What the task requires: Below are some records. How many of their lines contain the string "Widerspruch"? Answer with the number alone.

Recorded information:
++++++++++
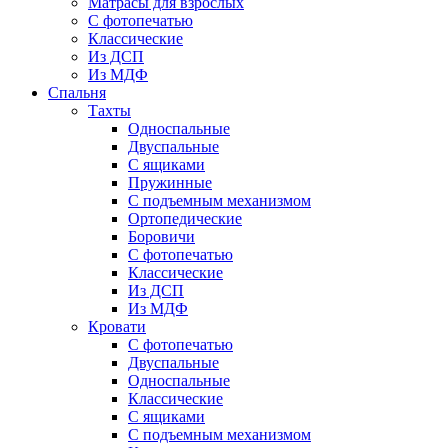
Матрасы для взрослых
С фотопечатью
Классические
Из ДСП
Из МДФ
Спальня
Тахты
Односпальные
Двуспальные
С ящиками
Пружинные
С подъемным механизмом
Ортопедические
Боровичи
С фотопечатью
Классические
Из ДСП
Из МДФ
Кровати
С фотопечатью
Двуспальные
Односпальные
Классические
С ящиками
С подъемным механизмом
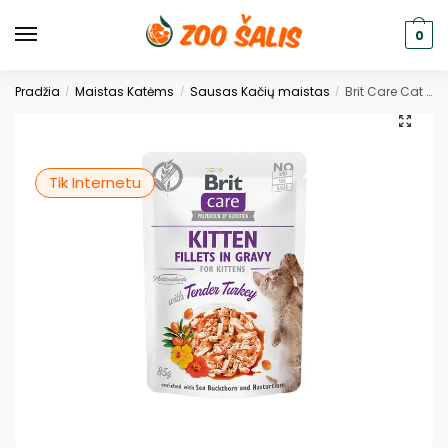
0
Pradžia
Maistas Katėms
Sausas Kačių maistas
Brit Care Cat Kitten konservai katėms maiš. Fillets in Gravy Turkey 85g. * 24vnt.
/
/
/
Tik Internetu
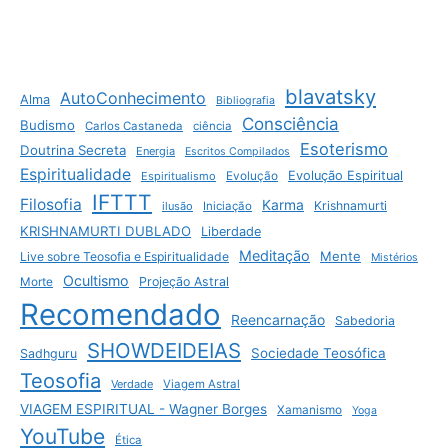
blavatsky
AutoConhecimento
Alma
Bibliografia
Consciência
Budismo
Carlos Castaneda
ciência
Esoterismo
Doutrina Secreta
Energia
Escritos Compilados
Espiritualidade
Evolução Espiritual
Espiritualismo
Evolução
IFTTT
Filosofia
Karma
Krishnamurti
ilusão
Iniciação
KRISHNAMURTI DUBLADO
Liberdade
Meditação
Mente
Live sobre Teosofia e Espiritualidade
Mistérios
Ocultismo
Projeção Astral
Morte
Recomendado
Reencarnação
Sabedoria
SHOWDEIDEIAS
Sociedade Teosófica
Sadhguru
Teosofia
Verdade
Viagem Astral
VIAGEM ESPIRITUAL - Wagner Borges
Xamanismo
Yoga
YouTube
Ética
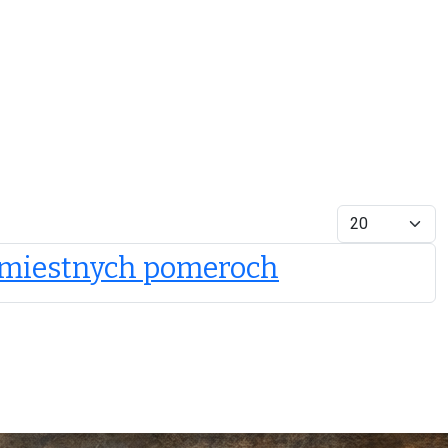
Zobrazené polo
 o miestnych pomeroch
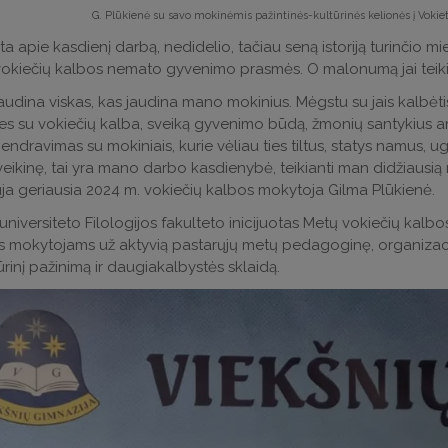
G. Plūkienė su savo mokinėmis pažintinės-kultūrinės kelionės į Voki
a apie kasdienį darbą, nedidelio, tačiau seną istoriją turinčio mi
vokiečių kalbos nemato gyvenimo prasmės. O malonumą jai teiki
udina viskas, kas jaudina mano mokinius. Mėgstu su jais kalbėtis i
s su vokiečių kalba, sveiką gyvenimo būdą, žmonių santykius ar 
bendravimas su mokiniais, kurie vėliau ties tiltus, statys namus, ug
eikinę, tai yra mano darbo kasdienybė, teikianti man didžiausią 
uja geriausia 2024 m. vokiečių kalbos mokytoja Gilma Plūkienė.
 universiteto Filologijos fakulteto inicijuotas Metų vokiečių kal
s mokytojams už aktyvią pastarųjų metų pedagoginę, organizacin
ūrinį pažinimą ir daugiakalbystės sklaidą.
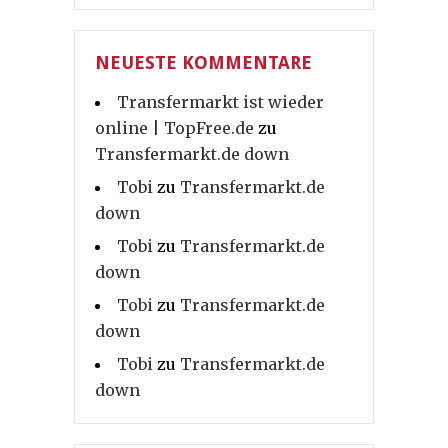
NEUESTE KOMMENTARE
Transfermarkt ist wieder
online | TopFree.de
zu
Transfermarkt.de down
Tobi
zu
Transfermarkt.de
down
Tobi
zu
Transfermarkt.de
down
Tobi
zu
Transfermarkt.de
down
Tobi
zu
Transfermarkt.de
down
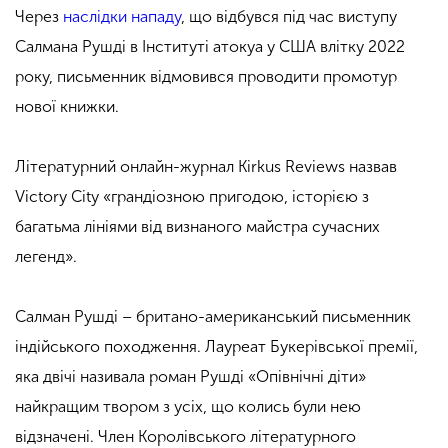
Через
наслідки нападу
, що відбувся під час виступу
Салмана Рушді в Інституті атокуа у США влітку 2022
року, письменник відмовився проводити промотур
нової книжки.
Літературний онлайн-журнал Kirkus Reviews назвав
Victory City «грандіозною пригодою, історією з
багатьма лініями від визнаного майстра сучасних
легенд».
Салман Рушді – британо-американський письменник
індійського походження. Лауреат Букерівської премії,
яка двічі називала роман Рушді «Опівнічні діти»
найкращим твором з усіх, що колись були нею
відзначені. Член Королівського літературного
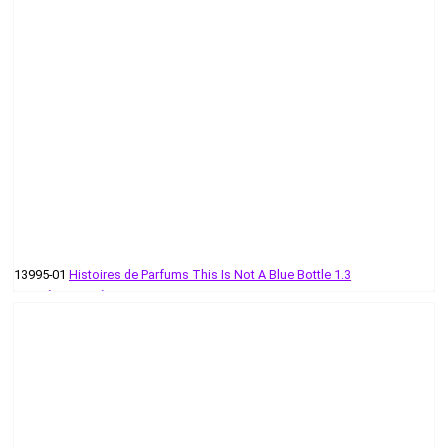
13995-01
Histoires de Parfums This Is Not A Blue Bottle 1.3
55 руб - 512 руб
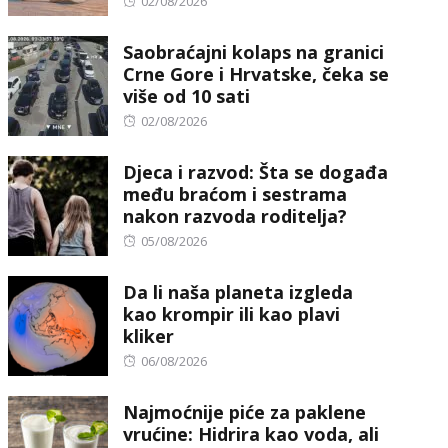
Posted
02/08/2026
on
Saobraćajni kolaps na granici
Crne Gore i Hrvatske, čeka se
više od 10 sati
Posted
02/08/2026
on
Djeca i razvod: Šta se događa
među braćom i sestrama
nakon razvoda roditelja?
Posted
05/08/2026
on
Da li naša planeta izgleda
kao krompir ili kao plavi
kliker
Posted
06/08/2026
on
Najmoćnije piće za paklene
vrućine: Hidrira kao voda, ali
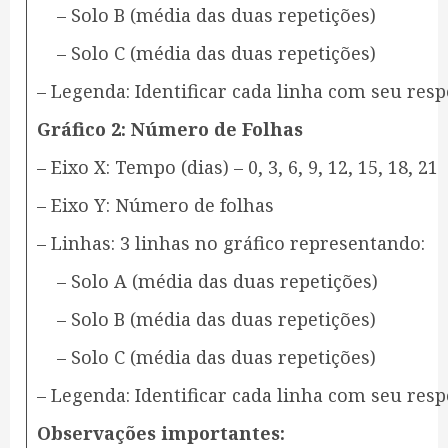
– Solo B (média das duas repetições)
– Solo C (média das duas repetições)
– Legenda: Identificar cada linha com seu res
Gráfico 2: Número de Folhas
– Eixo X: Tempo (dias) – 0, 3, 6, 9, 12, 15, 18, 21
– Eixo Y: Número de folhas
– Linhas: 3 linhas no gráfico representando:
– Solo A (média das duas repetições)
– Solo B (média das duas repetições)
– Solo C (média das duas repetições)
– Legenda: Identificar cada linha com seu res
Observações importantes:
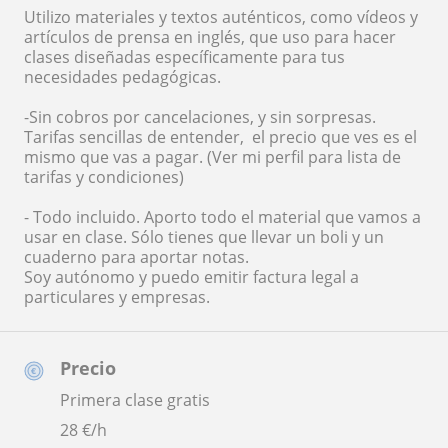
Utilizo materiales y textos auténticos, como vídeos y
artículos de prensa en inglés, que uso para hacer
clases diseñadas específicamente para tus
necesidades pedagógicas.
-Sin cobros por cancelaciones, y sin sorpresas.
Tarifas sencillas de entender, el precio que ves es el
mismo que vas a pagar. (Ver mi perfil para lista de
tarifas y condiciones)
- Todo incluido. Aporto todo el material que vamos a
usar en clase. Sólo tienes que llevar un boli y un
cuaderno para aportar notas.
Soy autónomo y puedo emitir factura legal a
particulares y empresas.
Precio
Primera clase gratis
28
€/h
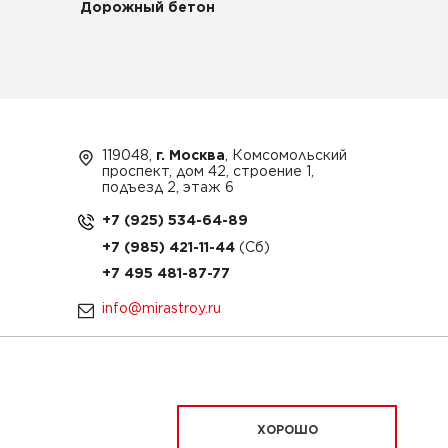
Дорожный бетон
119048,
г. Москва
, Комсомольский
проспект, дом 42, строение 1,
подъезд 2, этаж 6
+7 (925) 534-64-89
+7 (985) 421-11-44
+7 495 481-87-77
info@mirastroy.ru
ЗАКАЗАТЬ ТЕХНИКУ
ХОРОШО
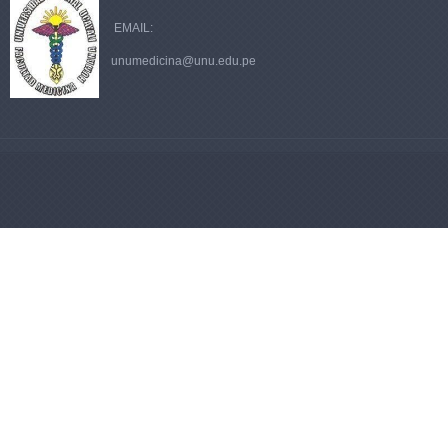
EMAIL:
unumedicina@unu.edu.pe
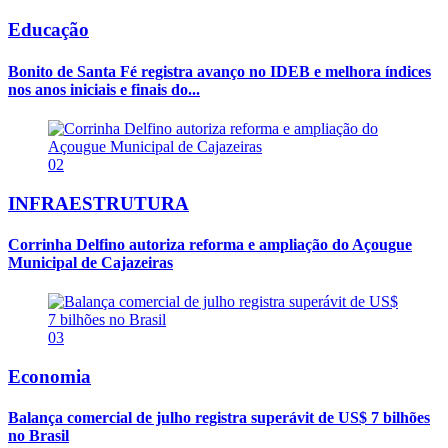
Educação
Bonito de Santa Fé registra avanço no IDEB e melhora índices
nos anos iniciais e finais do...
02
INFRAESTRUTURA
Corrinha Delfino autoriza reforma e ampliação do Açougue
Municipal de Cajazeiras
03
Economia
Balança comercial de julho registra superávit de US$ 7 bilhões
no Brasil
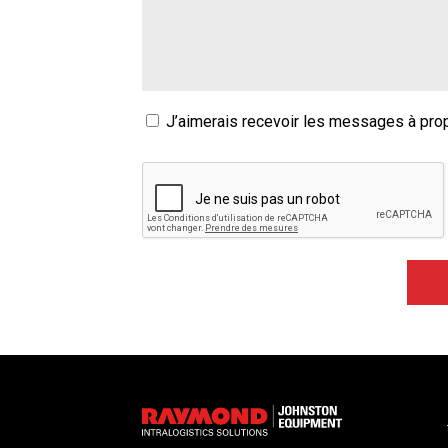
(optionnel)
nous
pouvons
vous
aider
J’aimerais recevoir les messages à pro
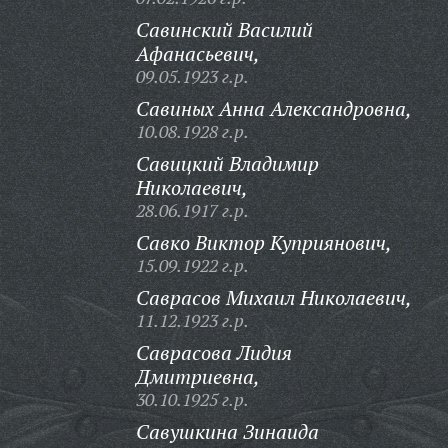
Савинский Василий
Афанасьевич,
09.05.1923 г.р.
Савиных Анна Александровна,
10.08.1928 г.р.
Савицкий Владимир
Николаевич,
28.06.1917 г.р.
Савко Виктор Куприянович,
15.09.1922 г.р.
Саврасов Михаил Николаевич,
11.12.1923 г.р.
Саврасова Лидия
Дмитриевна,
30.10.1925 г.р.
Савушкина Зинаида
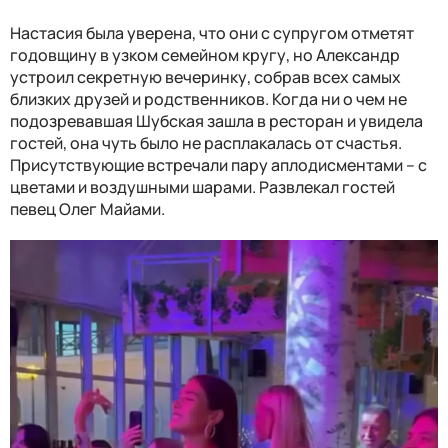
Настасия была уверена, что они с супругом отметят
годовщину в узком семейном кругу, но Александр
устроил секретную вечеринку, собрав всех самых
близких друзей и родственников. Когда ни о чем не
подозревавшая Шубская зашла в ресторан и увидела
гостей, она чуть было не расплакалась от счастья.
Присутствующие встречали пару аплодисментами – с
цветами и воздушными шарами. Развлекал гостей
певец Олег Майами.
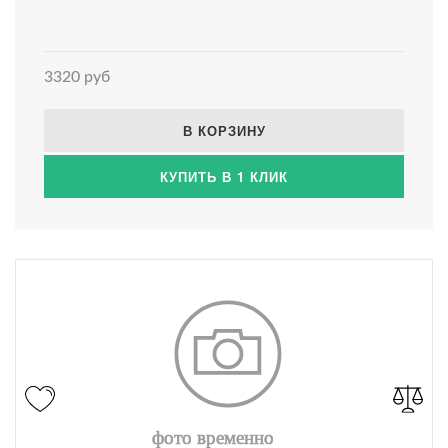
3320 руб
В КОРЗИНУ
КУПИТЬ В 1 КЛИК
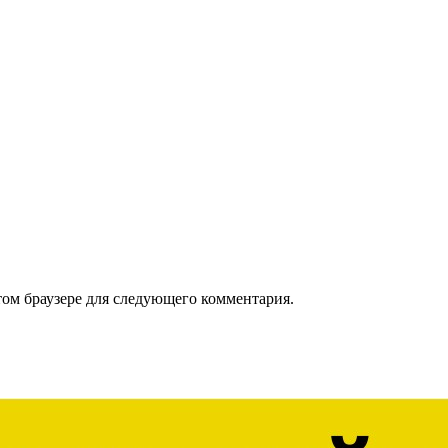
том браузере для следующего комментария.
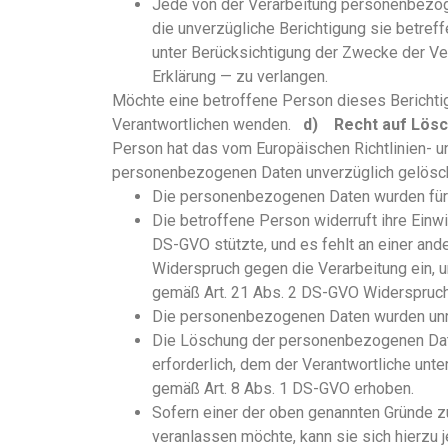
Jede von der Verarbeitung personenbezog
die unverzügliche Berichtigung sie betref
unter Berücksichtigung der Zwecke der Ve
Erklärung — zu verlangen.
Möchte eine betroffene Person dieses Berichtigu
Verantwortlichen wenden.
d) Recht auf Lösc
Person hat das vom Europäischen Richtlinien- 
personenbezogenen Daten unverzüglich gelöscht w
Die personenbezogenen Daten wurden für s
Die betroffene Person widerruft ihre Einwi
DS-GVO stützte, und es fehlt an einer and
Widerspruch gegen die Verarbeitung ein, u
gemäß Art. 21 Abs. 2 DS-GVO Widerspruch 
Die personenbezogenen Daten wurden unre
Die Löschung der personenbezogenen Daten
erforderlich, dem der Verantwortliche un
gemäß Art. 8 Abs. 1 DS-GVO erhoben.
Sofern einer der oben genannten Gründe z
veranlassen möchte, kann sie sich hierzu j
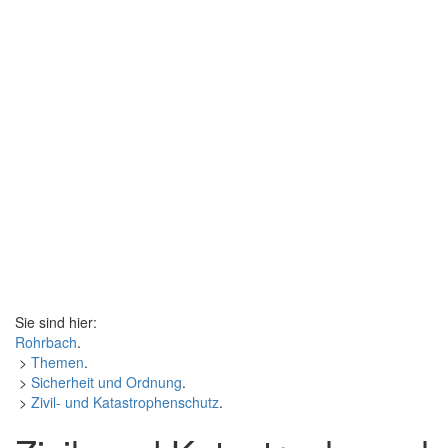
Sie sind hier:
Rohrbach
.
>
Themen
.
>
Sicherheit und Ordnung
.
>
Zivil- und Katastrophenschutz
.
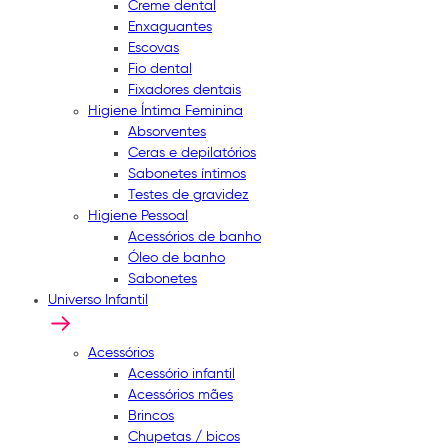
Creme dental
Enxaguantes
Escovas
Fio dental
Fixadores dentais
Higiene Íntima Feminina
Absorventes
Ceras e depilatórios
Sabonetes íntimos
Testes de gravidez
Higiene Pessoal
Acessórios de banho
Óleo de banho
Sabonetes
Universo Infantil
Acessórios
Acessório infantil
Acessórios mães
Brincos
Chupetas / bicos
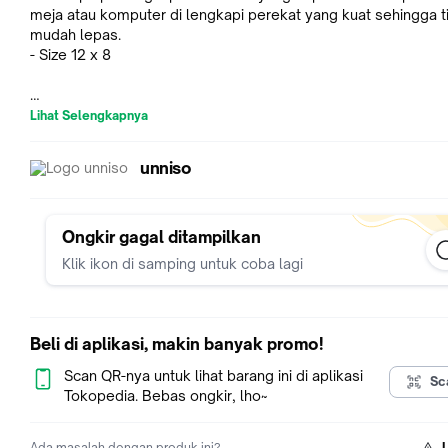
meja atau komputer di lengkapi perekat yang kuat sehingga t
mudah lepas.
- Size 12 x 8
Lihat Selengkapnya
"WARNING"
Untuk keamanan dalam pengiriman kami sarankan untuk mem
unniso
tambahan extra bubble wrap agar barang aman dan tidak rusa
hancur karena kerusakan barang di perjalanan diluar tanggun
kami.
https://www.tokopedia.com/unniso/tambahan-packing-
wrap-bubble-wrap
Ongkir gagal ditampilkan
Klik ikon di samping untuk coba lagi
Beli di aplikasi, makin banyak promo!
Scan QR-nya untuk lihat barang ini di aplikasi
Sc
Tokopedia. Bebas ongkir, lho~
Ada masalah dengan produk ini?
++++++++++
Result for this exercise: 2